[EXERCISE INSTRUCTIONS]
This exercise calls for copying every line below that holds the word "χλστ".

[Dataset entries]
-=-=-=-=-

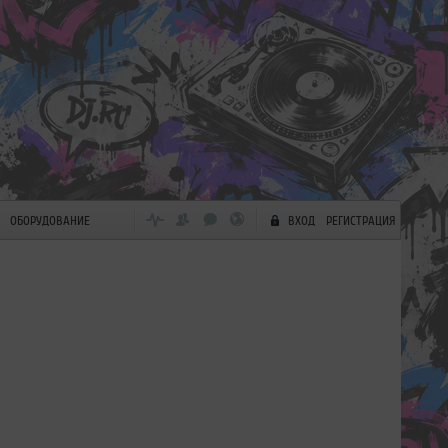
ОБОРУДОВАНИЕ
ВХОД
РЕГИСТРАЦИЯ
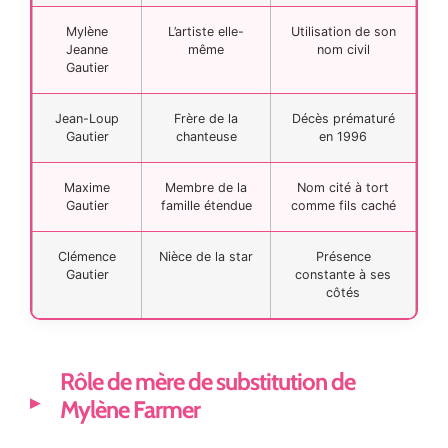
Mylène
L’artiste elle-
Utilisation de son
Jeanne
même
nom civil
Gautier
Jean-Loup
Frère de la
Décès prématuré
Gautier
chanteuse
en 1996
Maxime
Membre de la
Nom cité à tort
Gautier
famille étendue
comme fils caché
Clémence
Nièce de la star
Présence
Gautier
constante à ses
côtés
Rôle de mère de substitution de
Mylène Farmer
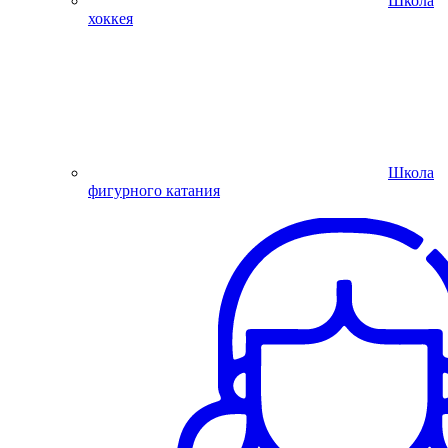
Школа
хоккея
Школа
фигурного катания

-=-=-=-=-

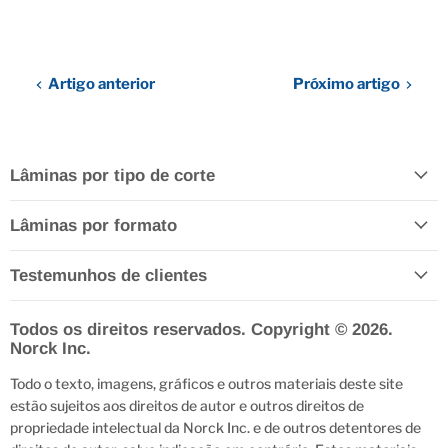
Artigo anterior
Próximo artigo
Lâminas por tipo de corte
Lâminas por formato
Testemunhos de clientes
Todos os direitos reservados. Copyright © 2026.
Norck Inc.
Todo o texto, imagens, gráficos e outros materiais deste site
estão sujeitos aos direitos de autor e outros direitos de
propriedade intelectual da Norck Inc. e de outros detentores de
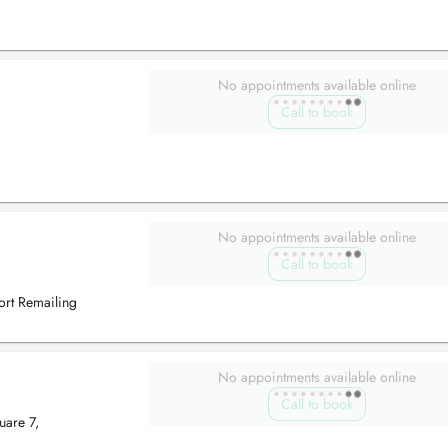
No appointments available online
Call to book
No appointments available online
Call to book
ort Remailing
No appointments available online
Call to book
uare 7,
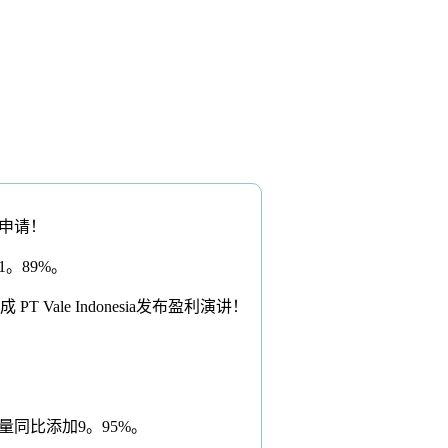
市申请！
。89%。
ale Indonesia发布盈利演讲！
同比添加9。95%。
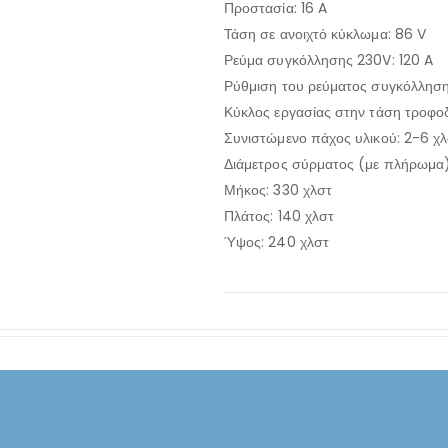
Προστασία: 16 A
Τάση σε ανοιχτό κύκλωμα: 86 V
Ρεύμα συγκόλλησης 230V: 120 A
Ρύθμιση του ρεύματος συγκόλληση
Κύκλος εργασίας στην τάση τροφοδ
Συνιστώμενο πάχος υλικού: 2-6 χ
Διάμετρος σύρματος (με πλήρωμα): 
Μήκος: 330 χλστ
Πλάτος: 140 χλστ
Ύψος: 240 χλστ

-=-=-=-=-

[ANSWER SPACE]
Μήκος: 330 χλστ
Πλάτος: 140 χλστ
Ύψος: 240 χλστ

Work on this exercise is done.